This is my personal project on learning and applying Bayesian Statistics on NBA players data. The analysis is based on learnings from John Kruschke's book "Doing Bayesian Data Analysis (2nd Edition)".
The data is from ESPN's NBA players stats data for different regular seasons. An example of the 2018/19 player stats can be found in the following url:
https://www.espn.com/nba/stats/player/_/season/2019/seasontype/2
Using the Selenium package with Firefox driver, the data was scraped for the regular seasons from 2001/02 to 2018/19. The scraped data can be found in this folder.
NBA teams have seen a shift in their playstyles for many years. In the past, teams were built around the conventional hierarchy of backcourt guards and front court roles. However the current age of NBA places a premium on 3 point shooting, and also focus on the concept of "small-ball" line-ups. The stereotypical center with dominant post-moves is now a thing of the past; teams demand "big men" with either 3 point shooting abilities or excellent passing skills.
On that premise, my motivations for this project is to explore the differences in the player statistics across the years.
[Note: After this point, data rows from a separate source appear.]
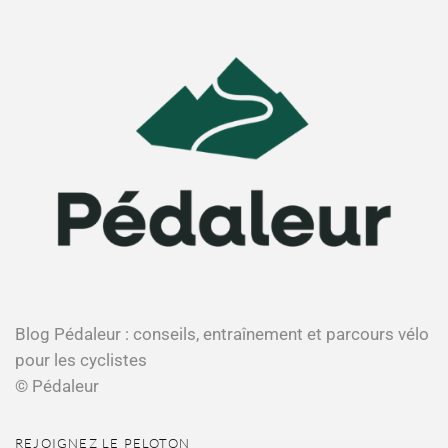
Blog Pédaleur : conseils, entraînement et parcours vélo
pour les cyclistes
© Pédaleur
REJOIGNEZ LE PELOTON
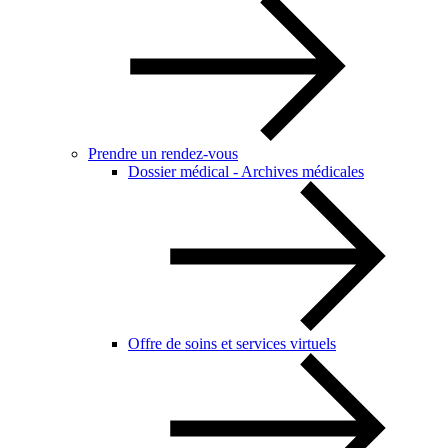
Prendre un rendez-vous
Dossier médical - Archives médicales
Offre de soins et services virtuels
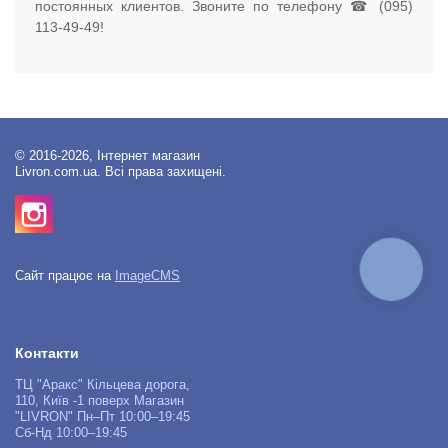
постоянных клиентов. Звоните по телефону ☎ (095)
113-49-49!
© 2016-2026, Інтернет магазин
Livron.com.ua. Всі права захищені.
КНОПКА
Сайт працює на
ImageCMS
ЗВ'ЯЗКУ
Контакти
ТЦ "Аракс" Кільцева дорога,
110, Київ -1 поверх Магазин
"LIVRON" Пн–Пт 10:00–19:45
Сб-Нд 10:00–19:45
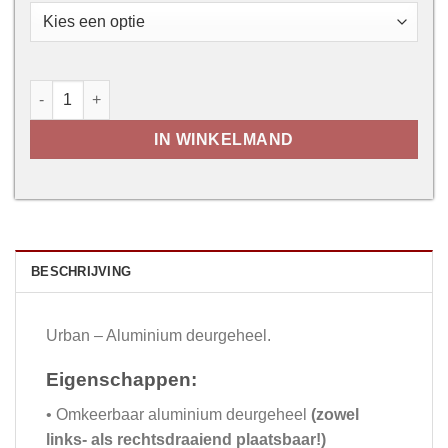
Urban - Aluminium deurgeheel aantal
IN WINKELMAND
BESCHRIJVING
Urban – Aluminium deurgeheel.
Eigenschappen:
• Omkeerbaar aluminium deurgeheel
(zowel
links- als rechtsdraaiend plaatsbaar!)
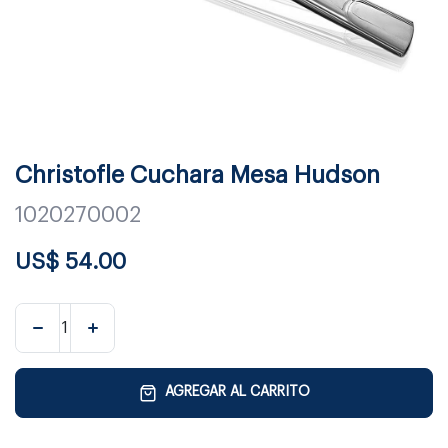
Christofle Cuchara Mesa Hudson
1020270002
US$
54.00
AGREGAR AL CARRITO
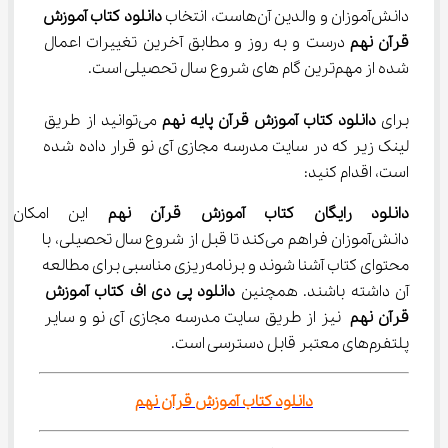
دانش‌آموزان و والدین آن‌هاست، انتخاب 
دانلود کتاب آموزش 
قرآن نهم 
درست و به روز و مطابق آخرین تغییرات اعمال 
شده از مهم‌ترین گام های شروع سال تحصیلی است.
برای 
دانلود کتاب آموزش قرآن پایه نهم
 می‌توانید از طریق 
لینک زیر که در سایت مدرسه مجازی آی نو قرار داده شده 
است، اقدام کنید:
دانلود رایگان کتاب آموزش قرآن نهم
 این امکان ر
دانش‌آموزان فراهم می‌کند تا قبل از شروع سال تحصیلی، با 
محتوای کتاب آشنا شوند و برنامه‌ریزی مناسبی برای مطالعه 
آن داشته باشند. همچنین 
دانلود پی دی اف کتاب آموزش 
قرآن نهم
 نیز از طریق سایت مدرسه مجازی آی نو و سایر 
پلتفرم‌های معتبر قابل دسترسی است.
دانلود کتاب آموزش قرآن نهم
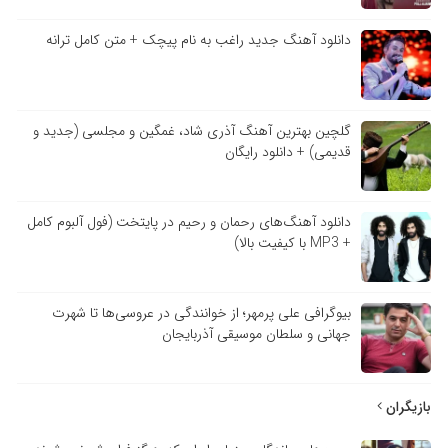
دانلود آهنگ جدید راغب به نام پیچک + متن کامل ترانه
گلچین بهترین آهنگ آذری شاد، غمگین و مجلسی (جدید و
قدیمی) + دانلود رایگان
دانلود آهنگ‌های رحمان و رحیم در پایتخت (فول آلبوم کامل
+ MP3 با کیفیت بالا)
بیوگرافی علی پرمهر؛ از خوانندگی در عروسی‌ها تا شهرت
جهانی و سلطان موسیقی آذربایجان
بازیگران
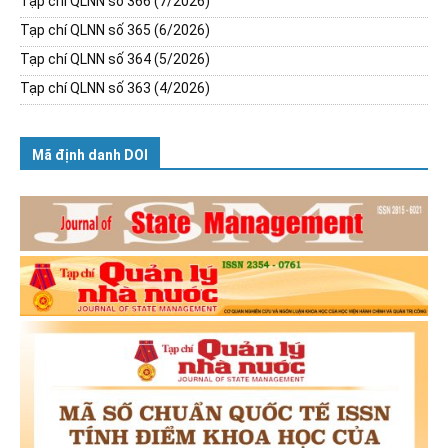
Tạp chí QLNN số 366 (7/2026)
Tạp chí QLNN số 365 (6/2026)
Tạp chí QLNN số 364 (5/2026)
Tạp chí QLNN số 363 (4/2026)
Mã định danh DOI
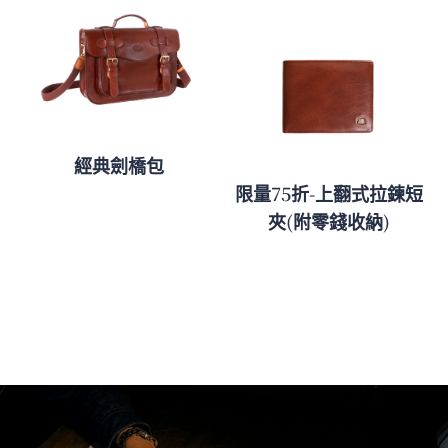
經典劍橋包
限量75折-上翻式拉鍊短
夾(附零錢收納)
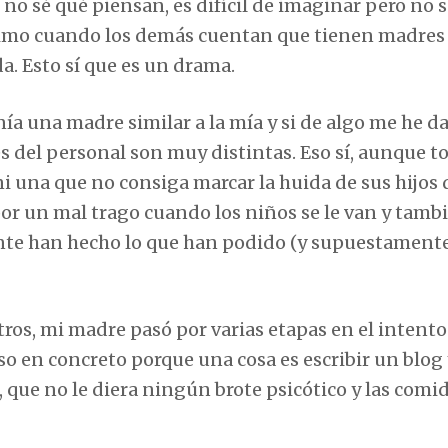
 no sé qué piensan, es difícil de imaginar pero no 
ójimo cuando los demás cuentan que tienen madres
a. Esto sí que es un drama.
nía una madre similar a la mía y si de algo me he d
s del personal son muy distintas. Eso sí, aunque t
y ni una que no consiga marcar la huida de sus hijos
r un mal trago cuando los niños se le van y tamb
ente han hecho lo que han podido (y supuestament
os, mi madre pasó por varias etapas en el intento
so en concreto porque una cosa es escribir un blog 
, que no le diera ningún brote psicótico y las comi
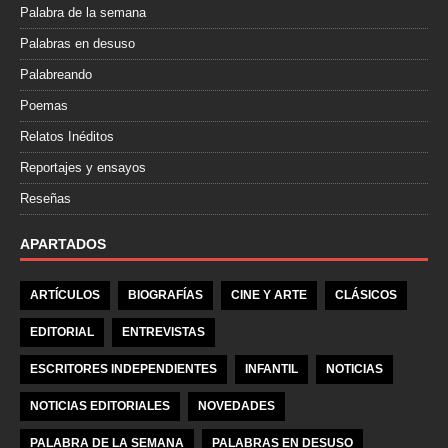
Palabra de la semana
Palabras en desuso
Palabreando
Poemas
Relatos Inéditos
Reportajes y ensayos
Reseñas
APARTADOS
ARTÍCULOS
BIOGRAFÍAS
CINE Y ARTE
CLÁSICOS
EDITORIAL
ENTREVISTAS
ESCRITORES INDEPENDIENTES
INFANTIL
NOTICIAS
NOTICIAS EDITORIALES
NOVEDADES
PALABRA DE LA SEMANA
PALABRAS EN DESUSO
Based on the ESPN data, each player is assigned their positions based on conventional basketball positions:
- PG: Point Guard
- SG: Shooting Guard
- G: Guard (probably for players who can play both PG and SG)
- SF: Small Forward
- PF: Power Forward
- F: Forward (probably for players who can play both SF and PF)
- C: Center
This aspect of position labelling is the crux for the Bayesian Hierarchical (BH) modelling analysis with the basketball position integrated into the hierarchy. For this project, I will explore the following issues:
- Understand the field goals for 3 points percentage (3P%) for different positions.
- Since each 3 point field goal is dichotomous (0 or 1), the BH model will utilise a series of Bernoulli variables as modelled by a Binomial distribution with N trials.
- Link to Analysis: Bayesian Hierarchical Modelling of NBA 3 point shooting in 2018/19 season
- To see if 3 point percentages for "big men" roles have changed throughout the years.
- Explore the points per game (PPG) for different positions and how they have changed across time. - The Bayesian Hierarchical model will be using a negative binomial distribution for modelling PPG (given that Points per game is count data).
- (In Future)
I used Python with Selenium (Firefox) for webscraping. The scraping scripts can be found here in this folder.
Analysis was done using R with the RJAGS package. The analysis scripts for generating the Markov Chain Monte Carlo simulations were adopted/modified from the software that came with the "Doing Bayesian Data Analysis" book.
- It is highly recommended to use the book as a guide for understanding RJAGs syntax.